14-9 Il peso “effettivo” del debito pubblico non è dato dalla sua dimensione in termini assoluti. Infatti, se
non dovessero essere pagati interessi e il rifinanziamento fosse automatico, il debito sarebbe del tutto
privo di “peso”. In realtà, sappiamo che è necessario pagare degli interessi. Gli investitori si
aspettano che, per pagare gli interessi, lo Stato debba usare la leva fiscale o incrementare
ulteriormente il debito pubblico. Gli interessi sul debito sono perciò molto importanti e il loro peso
può essere valutato grazie al rapporto tra spesa per interessi e PIL (in quanto il PIL è una misura del
reddito nazionale, cioè di quanto gettito fiscale può virtualmente raccogliere lo Stato per far fronte
agli interessi sul debito).
Si può anche esaminare lo stesso problema in termini di costo opportunità.

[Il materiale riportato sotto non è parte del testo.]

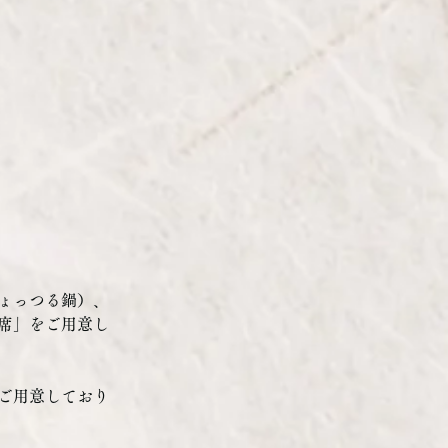
ょっつる鍋）、
席」をご用意し
ご用意しており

Ogni euro speso per
pagare gli interessi sul debito è un euro che avrebbe potuto essere usato per finanziare l’istruzione, la
sanità pubblica, la difesa nazionale, un taglio delle imposte o qualche altre priorità di ordine sociale
o economico.
14-10 Catena causa-effetto: il finanziamento del debito pubblico compete con il finanziamento degli
investimenti privati; i maggiori tassi d’interesse provocano una riduzione del capitale privato e un
rallentamento della crescita economica.
Ciononostante, se gli investimenti pubblici sono complementari rispetto a quelli privati, i soggetti
privati che prendono a prestito potrebbero essere disposti a pagare tassi di interesse più elevati,
grazie alle maggiori opportunità di crescita rese possibili da questa complementarietà. La produttività
e la crescita economica potrebbero pertanto aumentare.